Dear Ana
Thank you for your suggestion that I forward this email to the group. The
blocks I used for my cross-sectional study were made by Stoelting Co. (USA),
according to the specs. provided by Jacob Kasanin and Eugenia Hanfmann
(+/-1936/37).
My research exercise, 'In Search of Vygotsky's Blocks: exploring cev, bik,
mur, and lag in South Africa', was conducted for my M. Ed. (Psychology in
Education) by course work and research report at Wits University.
-----Original Message-----
From: Paula Towsey [mailto:paulat@johnwtowsey.co.za]

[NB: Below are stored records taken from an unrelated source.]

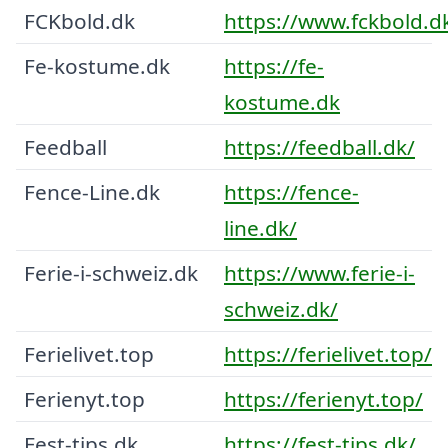
FCKbold.dk
https://www.fckbold.d
Fe-kostume.dk
https://fe-
kostume.dk
Feedball
https://feedball.dk/
Fence-Line.dk
https://fence-
line.dk/
Ferie-i-schweiz.dk
https://www.ferie-i-
schweiz.dk/
Ferielivet.top
https://ferielivet.top/
Ferienyt.top
https://ferienyt.top/
Fest-tips.dk
https://fest-tips.dk/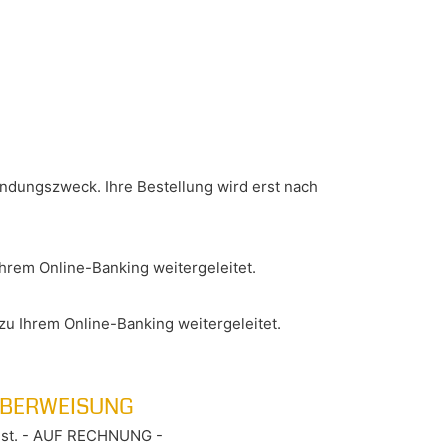
ndungszweck. Ihre Bestellung wird erst nach
Ihrem Online-Banking weitergeleitet.
zu Ihrem Online-Banking weitergeleitet.
TÜBERWEISUNG
hlst. - AUF RECHNUNG -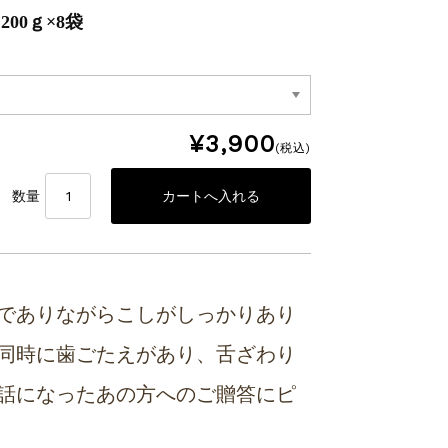
00ｇ×8袋
¥3,900
(税込)
数量
でありながらこしがしっかりあり
同時に歯ごたえがあり、舌ざわり
話になったあの方へのご贈答にピ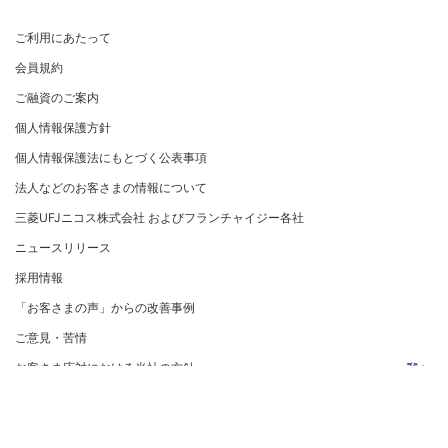
法人のお客さま サイトマップ
加盟店規約/その他ご注意事項
®
アメリカン・エキスプレス
・カード 会員限定サービス
企業姿勢・ポリシー
サービス・ソリューション
ごあいさつ
個人情報のお取り扱いに関するお願い
ご利用にあたって
サステナビリティへの取り組み
プラチナ会員さま専用の特別なサービス Platinum
よくあるご質問
コンプライアンス
お問い合わせ
クレジット決済端末機
会社概要
[EC加盟店さまへ] 情報漏えい対策のお願い
Special Service
会員規約
サステナビリティへの取り組み
コーポレートガバナンスについて
各種決済方法
事業内容
[EC加盟店さまへ] 不正ログイン対策のお願い
大規模企業のお客さまだけにご利用いただけるサービス
ニュースリリース
事業者・加盟店のお客さま
サイトマップ
ご融資のご案内
SDGsの達成に向けて
法人向けポータルサイト
情報セキュリティの取り組み
ECサイト向け決済代行サービス（株式会社ペイジェン
財務情報
[EC加盟店さまへ] EMV3Dセキュアの導入について
個人情報保護方針
復興支援活動
ト）
リスク管理
電子公告
採用情報
[対面加盟店さまへ] 不正利用対策のお願い
法人向けポータルサイト
お客さまに寄り添う
個人情報保護法にもとづく公表事項
セキュリティサービス
マネー・ローンダリングおよびテロ資金供与等の対策に
ご契約店舗追加のご案内
関する取り組み
従業員とともに
法人などのお客さまの情報について
お問い合わせ
お取扱種別のご案内
個人情報保護方針
MUFGグループ/サステナビリティサイト
三菱UFJニコス株式会社 およびフランチャイジー各社
売上に関するお手続き
クレジットポリシー
重要なお知らせ
ニュースリリース
売上票・備品のご請求
金融商品販売などの勧誘方針
採用情報
ブランドマークのご利用
会社情報 サイトマップ
お客さま応対における当社の方針
「お客さまの声」からの改善事例
加盟店振込明細WEBサービスのご案内
ご意見・苦情
各種お問い合わせ
お客さま応対における当社の方針
「三菱UFJニコスギフトカード」お取り扱いに関するご
注意点（加盟店さま向け）
SNS公式アカウント利用規約
カード処理時のご注意事項
クレジットカードとは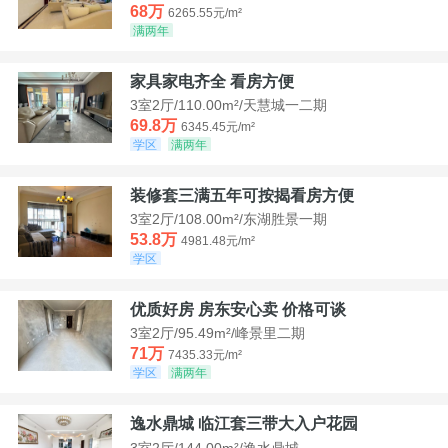
68万
6265.55元/m²
满两年
家具家电齐全 看房方便
3室2厅/110.00m²/天慧城一二期
69.8万
6345.45元/m²
学区
满两年
装修套三满五年可按揭看房方便
3室2厅/108.00m²/东湖胜景一期
53.8万
4981.48元/m²
学区
优质好房 房东安心卖 价格可谈
3室2厅/95.49m²/峰景里二期
71万
7435.33元/m²
学区
满两年
逸水鼎城 临江套三带大入户花园
3室2厅/144.00m²/逸水鼎城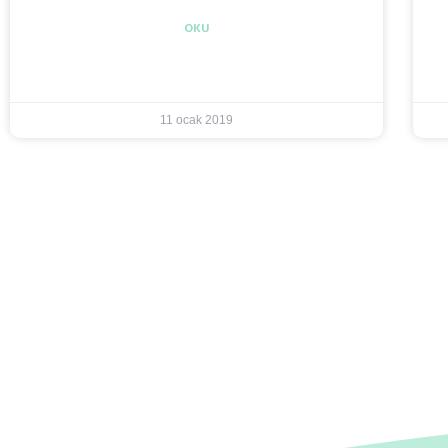
OKU
11 ocak 2019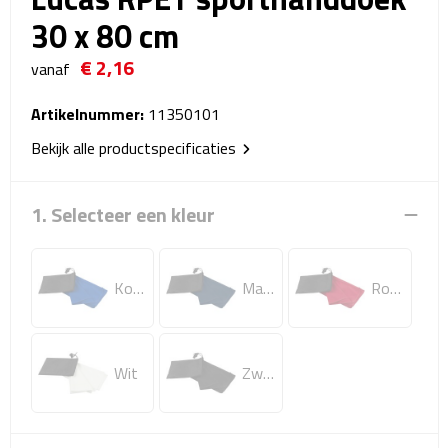
Reistassensets
30 x 80 cm
€ 2,16
Weekendtassen
vanaf
Duffeltassen
Artikelnummer:
11350101
Bekijk alle productspecificaties
Autotassen
1. Selecteer een kleur
Toilettassen
Rugzakken
Koningsblauw
Marineblauw
Rood
Rugzakken
Laptop rugzakken
Wit
Zwart
Promo rugzakjes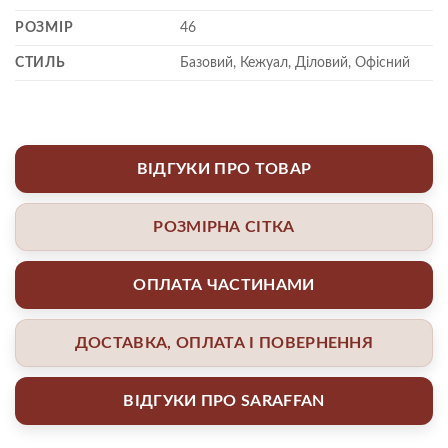
РОЗМІР
46
СТИЛЬ
Базовий, Кежуал, Діловий, Офісний
ВІДГУКИ ПРО ТОВАР
РОЗМІРНА СІТКА
ОПЛАТА ЧАСТИНАМИ
ДОСТАВКА, ОПЛАТА І ПОВЕРНЕННЯ
ВІДГУКИ ПРО SARAFFAN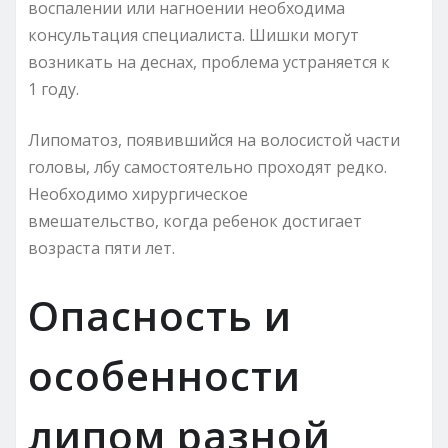
воспалении или нагноении необходима
консультация специалиста. Шишки могут
возникать на деснах, проблема устраняется к
1 году.
Липоматоз, появившийся на волосистой части
головы, лбу самостоятельно проходят редко.
Необходимо хирургическое
вмешательство, когда ребенок достигает
возраста пяти лет.
Опасность и
особенности
липом разной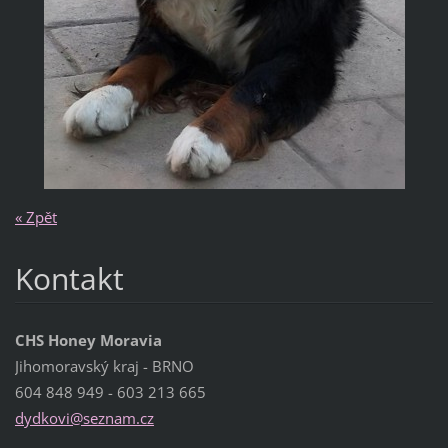
« Zpět
Kontakt
CHS Honey Moravia
Jihomoravský kraj - BRNO
604 848 949 - 603 213 665
dydkovi@
seznam.c
z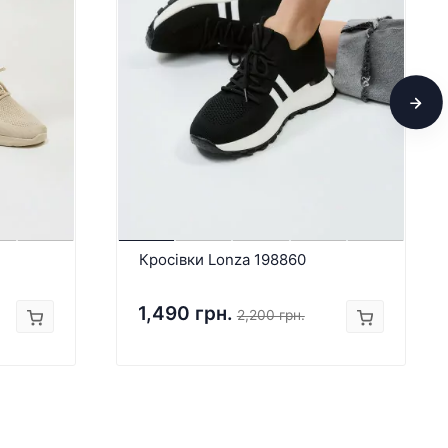
Кросівки Lonza 198860
1,490 грн.
2,200 грн.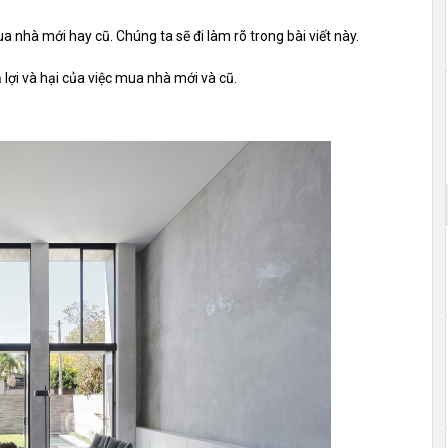
ua nhà mới hay cũ. Chúng ta sẽ đi làm rõ trong bài viết này.
 lợi và hại của việc mua nhà mới và cũ.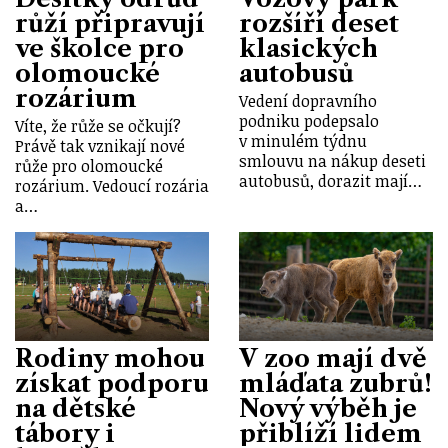
růží připravují
rozšíří deset
ve školce pro
klasických
olomoucké
autobusů
rozárium
Vedení dopravního
podniku podepsalo
Víte, že růže se očkují?
v minulém týdnu
Právě tak vznikají nové
smlouvu na nákup deseti
růže pro olomoucké
autobusů, dorazit mají…
rozárium. Vedoucí rozária
a…
Rodiny mohou
V zoo mají dvě
získat podporu
mláďata zubrů!
na dětské
Nový výběh je
tábory i
přiblíží lidem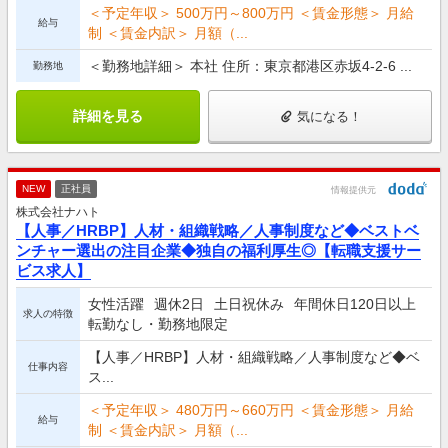
＜予定年収＞ 500万円～800万円 ＜賃金形態＞ 月給
給与
制 ＜賃金内訳＞ 月額（...
＜勤務地詳細＞ 本社 住所：東京都港区赤坂4-2-6 ...
勤務地
詳細を見る
気になる！
NEW
正社員
情報提供元
株式会社ナハト
【人事／HRBP】人材・組織戦略／人事制度など◆ベストベ
ンチャー選出の注目企業◆独自の福利厚生◎【転職支援サー
ビス求人】
女性活躍
週休2日
土日祝休み
年間休日120日以上
求人の特徴
転勤なし・勤務地限定
【人事／HRBP】人材・組織戦略／人事制度など◆ベ
仕事内容
ス...
＜予定年収＞ 480万円～660万円 ＜賃金形態＞ 月給
給与
制 ＜賃金内訳＞ 月額（...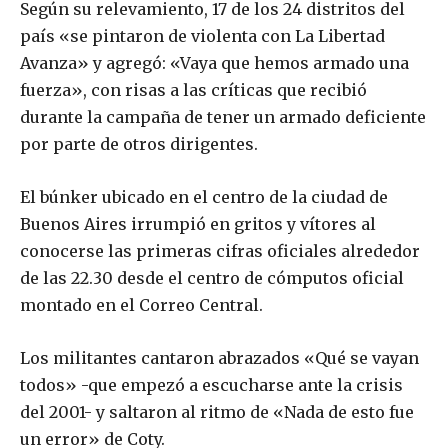
Según su relevamiento, 17 de los 24 distritos del
país «se pintaron de violenta con La Libertad
Avanza» y agregó: «Vaya que hemos armado una
fuerza», con risas a las críticas que recibió
durante la campaña de tener un armado deficiente
por parte de otros dirigentes.
El búnker ubicado en el centro de la ciudad de
Buenos Aires irrumpió en gritos y vítores al
conocerse las primeras cifras oficiales alrededor
de las 22.30 desde el centro de cómputos oficial
montado en el Correo Central.
Los militantes cantaron abrazados «Qué se vayan
todos» -que empezó a escucharse ante la crisis
del 2001- y saltaron al ritmo de «Nada de esto fue
un error» de Coty.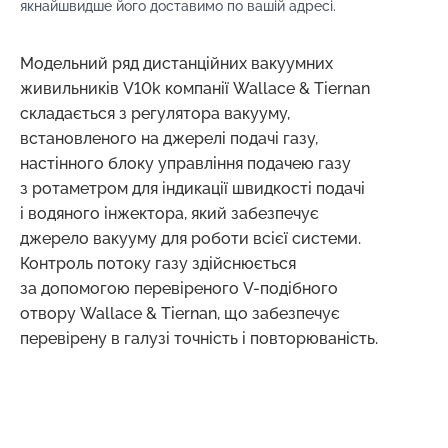
якнайшвидше його доставимо по вашій адресі.
Модельний ряд дистанційних вакуумних
живильників V10k компанії Wallace & Tiernan
складається з регулятора вакууму,
встановленого на джерелі подачі газу,
настінного блоку управління подачею газу
з ротаметром для індикації швидкості подачі
і водяного інжектора, який забезпечує
джерело вакууму для роботи всієї системи.
Контроль потоку газу здійснюється
за допомогою перевіреного V-подібного
отвору Wallace & Tiernan, що забезпечує
перевірену в галузі точність і повторюваність.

Sent: 28 May 2007 04:47 PM
To: 'ana@zmajcenter.org'
Subject: The functional method of double stimulation - and some photographs
Dear Ana
To introduce myself: my name is Paula Towsey and I followed, with a great
deal of interest, some of your conversation about the method of double
stimulation - Vygotsky's Blocks - on the XMCA in March. I conducted
research with this method last year but wasn't able to join in with your
conversation because I wasn't on the XMCA mailing list in March. I am now -
but am writing to you separately because the topic is no longer current on
XMCA. I do hope that by writing to you directly I'm not breaking any XMCA
protocols!
In reading between the lines, Ana, it seems to me that the pathway you
followed with the method of approach with the blocks at the University of
Belgrade was more directly linked - for historical and geographical reasons,
perhaps - in source to Sakharov's approach. The sources I was most easily
able to find flowed mainly through Hanfmann and Kasanin via Kozulin's
translation of Thought and Language (1986): suffice it to say here (though I
can send you more) that I noticed a difference between Sakharov's 'script'
(1994, Van der Veer & Valsiner, Eds.) and H&K's (1937,42) in giving subjects
the option to find all the mur blocks and checking to see if they were
'correct' at this stage, or in allowing them to continue to sort the blocks
according to the given strategy (eg, colour, or shape, or oscillations
between the two!).
It also seems that it was a lot more difficult for me to be in search of
Vygotsky's Blocks - for historical, political and geographical reasons (I'm
in Sunny South Africa) - than it was for you and your lucky colleagues at
Belgrade, but the apparent elusiveness of the blocks added much intrigue and
speculation for me! In many respects it was a singular journey for me,
working things out, tracing the provenance and the implications for
analysis, because there was no one in South Africa that I could find with
expertise or knowledge about the blocks. And so, there was nobody to talk
to!
For a light-hearted entree, I've attached four photographs from my
cross-sectional study of 60 subjects.
The 3-yr-old photograph depicts a three-year-old subject's 'house', which
she unhesitatingly described as belonging to the Big Bad Wolf (!). He made
his re-appearance quite a number of times during her session!
The S810M photograph depicts this eight-year-old subject's charmingly
exaggerated placement of the cev, bik, mur, and lag glasses, by remembering
where the groups of blocks had been on the board. Lovely!
In the S1505F photograph, the subject had noted that by stacking the blocks
the way she had yielded different sizes - small, medium, and large. What
she had been looking for, though, was a pattern of two stacked blocks of the
same diameter, coupled with two which were not. She said that this pattern
worked for the squares and the trapezoids, but not with the circles, the
triangles or the irregular shapes. The 15-year-olds kept me on my toes!
In the last photograph, this adult subject (SX09M) said "I've got an idea.
The common thing between these shapes is that the triangles come in four
different sizes" (this despite there being five triangles). He explored
this further, sorted the blocks correctly, and then explained: "How I
deduced this categorisation is that the common thing in the triangles is
that they are the ones which seem to differentiate on the height and the
size. And so there's this in the circular ones as well - they also have
that characteristic." He had then extrapolated this principle to the other
blocks and solved the problem - statistically and mathematically - by
analysing the characteristics of groups of blocks to establish where the
areas of commonality lay, which would form the basis for sorting the blocks.
Wow!!
Ana, I did check out your Wiki, but I am sure you have made your additions
to it by now and that there is a new one. Please could you let me know
where I could find it, or if I just need to type in 'doubstim' into a search
engine? Also, do you think Martin would be interested in seeing my results?
Would you be? I'd be happy to send you any of my work or answer any
questions that you (or Martin, or any of the interested XMCAs) might have -
just let me know!
Thank you - and I do hope you have the time to drop me a line soon.